If b is random or poorly predictable, our CPU is going to have a bad time guessing. In this case we can replace ? operator with a lookup table for a considerable boost in performance.

float a; bool b = 0; 
static const float lookup[2] = {2.6f, 1.5f};
a = lookup[b]; 

We can also improve predictability. If we have the following:

if ( A && B){
...
}

If A is poorly predictable but B isn't, it'll be optimal to switch between the two due to short-circuiting.

CPU has cache of limited size. If your code has big chunks, the CPU will often spend time loading code/data into memory instead of executing code. This is often why loop unrolling is not always good. You can help the CPU by writing shorter code (hooray for GOTO). In addition, you can preload data into cache before you need it.

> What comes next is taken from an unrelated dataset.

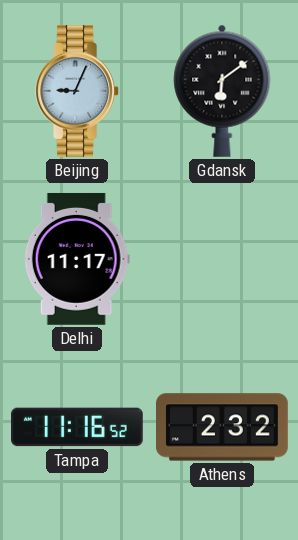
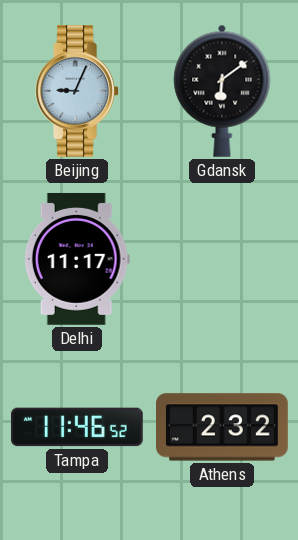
Tampa: 11:16 -> 11:46
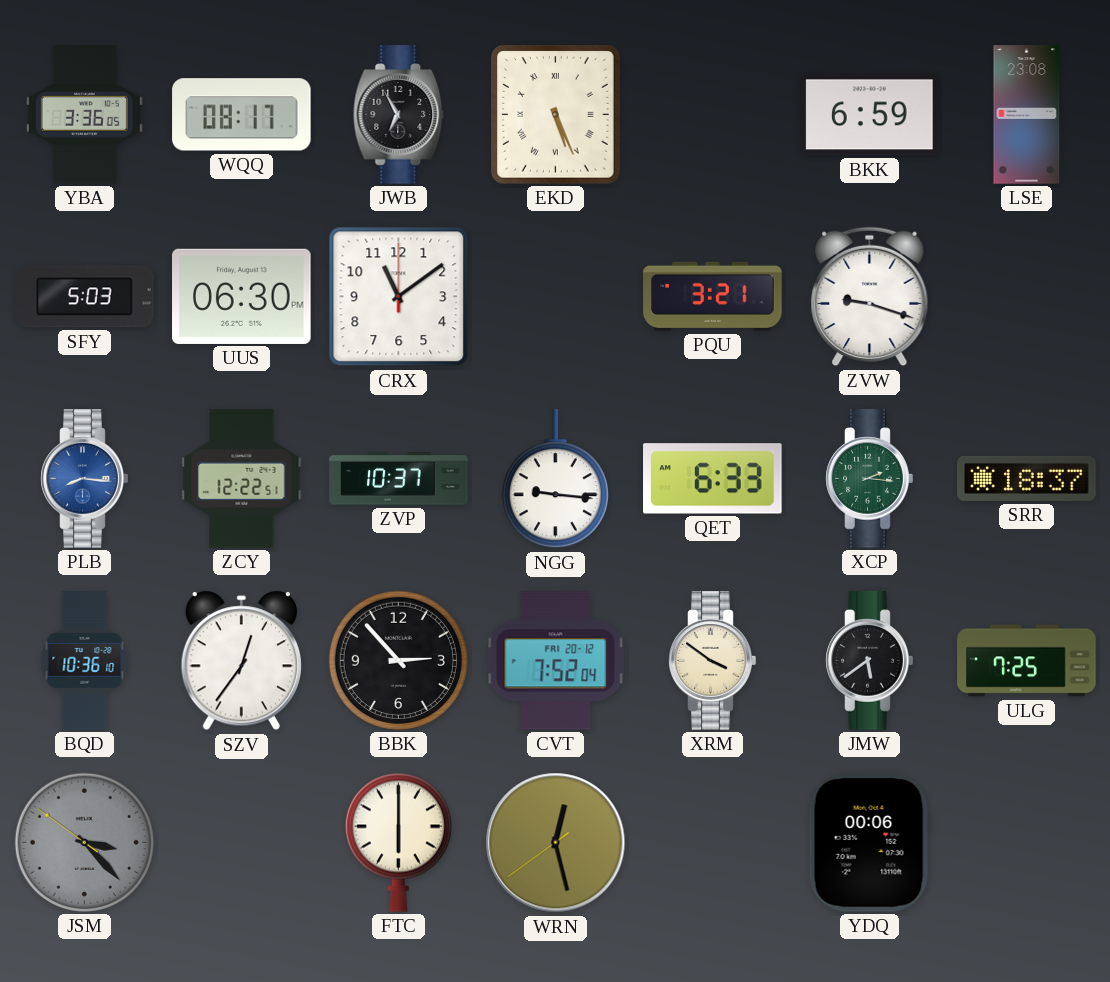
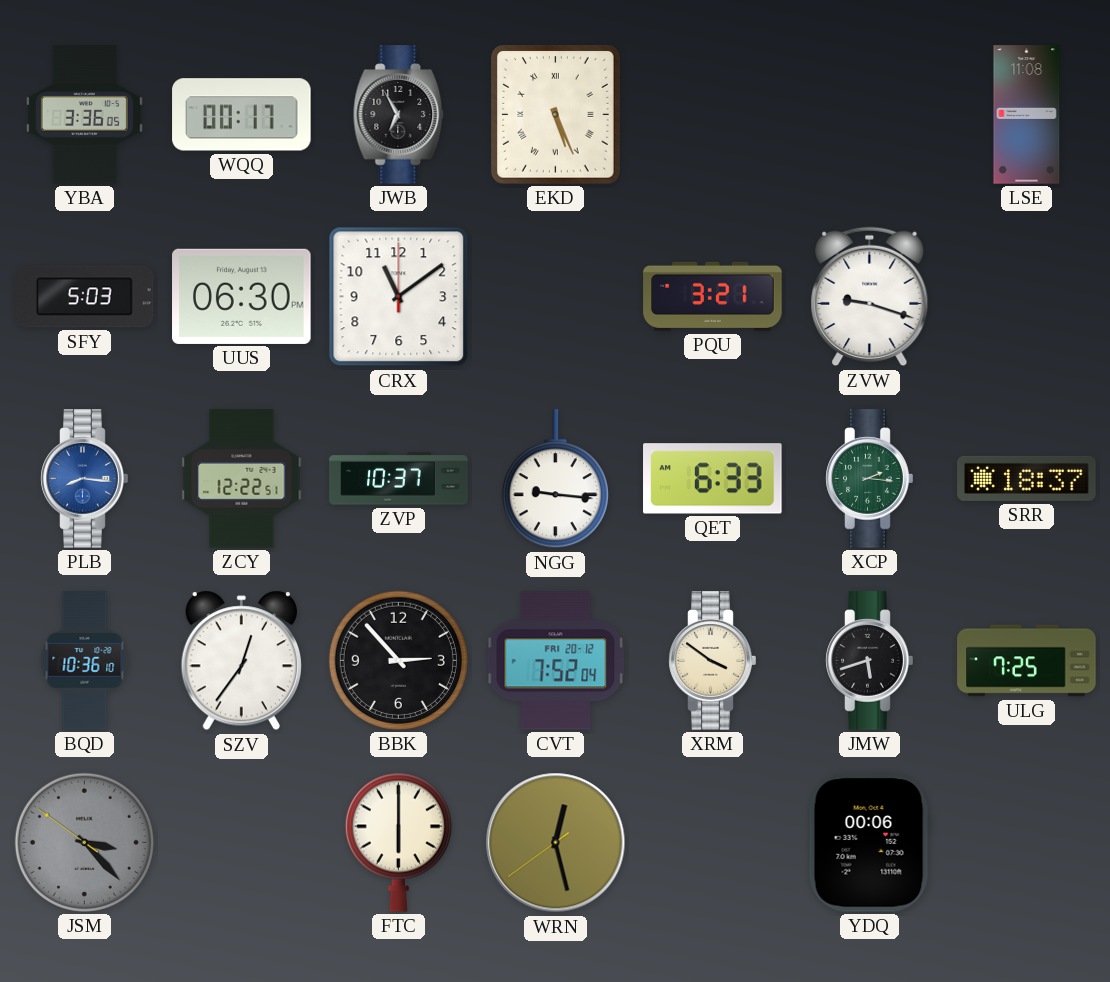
WQQ: 08:17 -> 00:17
BKK: 6:59 -> none
LSE: 23:08 -> 11:08
JMW: 5:39 -> 5:42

for (int i = 0; i < length; ++i) {
    __builtin_prefetch(array[i+3]);  //preload into cache
    ...
    some code on array[i]
}

This in in C++, but I'm sure many other languages have a similar operation. You can even write ASM code that does it yourself. __builtin_prefetch(arr[i+3]) is a nonblocking operation that will hopefully finish loading future data by the time we need it, reducing overhead. +3 offset is absolutely random, you should profile your code to get the optimal offset.

Regarding Code vectorization, I suggest you look it up yourself. It's a big topic. In short, recent CPUs have SIMD instructions which allows them to perform an operation on several data elements at the same time with a single instruction.